Max and Newt escape on the now working boat but are stopped by soldiers. Newt is killed after revealing he was infected leaving only Max as the survivor. Max finds he is unable to live life normally as everyone now treats him differently.

The ending is up to interpretation, with the final passage remarking that Max is returning to the now charred and desolate island on a stolen boat, with a deep "hunger" inside of him.

During the story, each chapter is intercut with various reports and interviews revealing that a brilliant yet psychopathic scientist named Dr. Clive Edgerton was working on a modified tapeworm that could rapidly but safely cause weight loss. Edgerton had been using the stranger who arrived on the island (whose name is revealed to be Thomas Padgett) as a human test subject for the worms before he escaped and travelled to Falstaff Island. Edgerton had also started to accept grants from military agencies hoping to use the parasites in warfare, with Falstaff Island being used as a testing site.

== Release ==
The Troop was released in hardback through Galley Books in the United States on February 25, 2014, alongside an audiobook adaptation narrated by Corey Brill. A mass-market paperback edition by Pocket Books was released in July of that year and Gallery Books issued a larger paperback in 2016.

It has since been released in French, Hungarian, and Chinese.

== Film adaptation ==
In August 2019 Deadline reported that film rights to The Troop were optioned by James Wan’s Atomic Monster. E.L. Katz has been named as director, while Wan and Michael Clear will serve as producers. Noah Gardner and Aidan Fitzgerald have been picked as the film's screenwriters.

In August 2026, development restarted with the film now under Paramount Primal and Lyrical Media. The new screenwriter is Chris Basler.

==Reception==
The Troop has received positive reviews from outlets such as the Quill and Quire and National Post, the latter of which included a satirical review from Davidson praising the book. The book has been favorably compared to Stephen King's Carrie for its use of "extratextual materials, including newspaper articles, interviews and the like, to supplement the narrative", which Davidson has cited as an inspiration.

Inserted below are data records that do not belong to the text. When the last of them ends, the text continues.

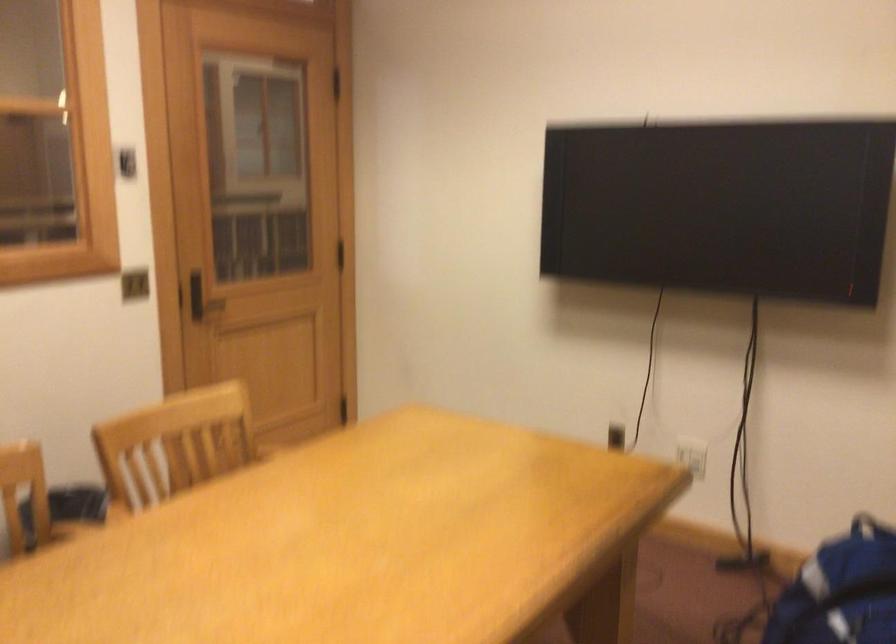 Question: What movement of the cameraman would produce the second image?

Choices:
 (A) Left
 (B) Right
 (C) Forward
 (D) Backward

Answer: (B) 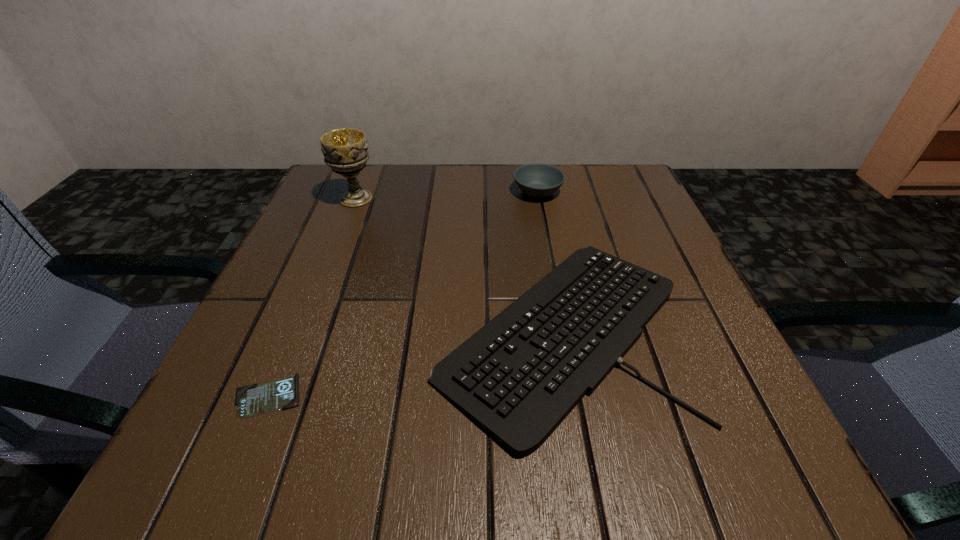 Where is `free space between the tallest object and the shortest object`? free space between the tallest object and the shortest object is located at coordinates (312, 297).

Tor.com's Niall Alexander also compared the work to Carrie and criticized the characters as "broadly characterised" and stating that "This whisper is what The Troop tries and I’m afraid fails to trade in. Instead, Cutter must make do with revulsion, but it’s no substitute, ultimately. A twisted coming of age tale, more Koryta than King, which I quite liked despite its disappointing dependence on disgust." Publishers Weekly had similar criticisms, writing "Competent prose makes up in part for stock characters—the nerd, the popular kid, the quiet psychotic. Cutter’s appeal to modern-day disquiet over the ethical lapses of the military-industrial complex will strike many as pro forma rather than based in any authentic outrage over abuses real or imagined."